[Start of section]

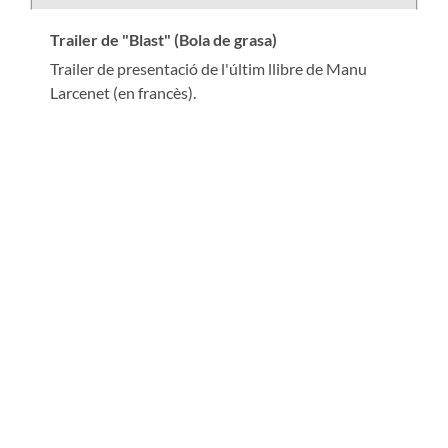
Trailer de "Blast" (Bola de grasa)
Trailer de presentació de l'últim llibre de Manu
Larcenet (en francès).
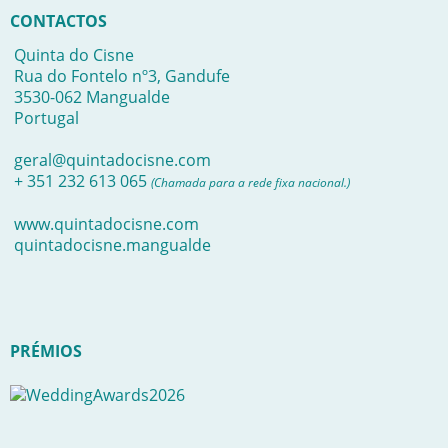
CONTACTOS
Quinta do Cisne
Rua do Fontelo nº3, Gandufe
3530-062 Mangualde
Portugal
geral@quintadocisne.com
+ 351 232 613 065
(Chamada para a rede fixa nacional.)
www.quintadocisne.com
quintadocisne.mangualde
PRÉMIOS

[End of section]
[Start of section]

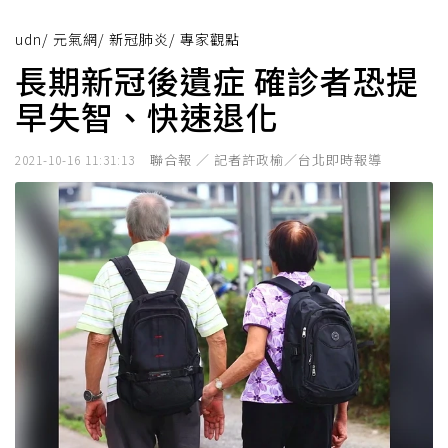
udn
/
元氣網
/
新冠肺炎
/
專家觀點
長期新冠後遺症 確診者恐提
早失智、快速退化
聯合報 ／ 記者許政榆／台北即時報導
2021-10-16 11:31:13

[End of section]

_What is needed_
List all lines above in which the string "quintadocisne" appears.

_Answer for the task_
geral@quintadocisne.com
www.quintadocisne.com
quintadocisne.mangualde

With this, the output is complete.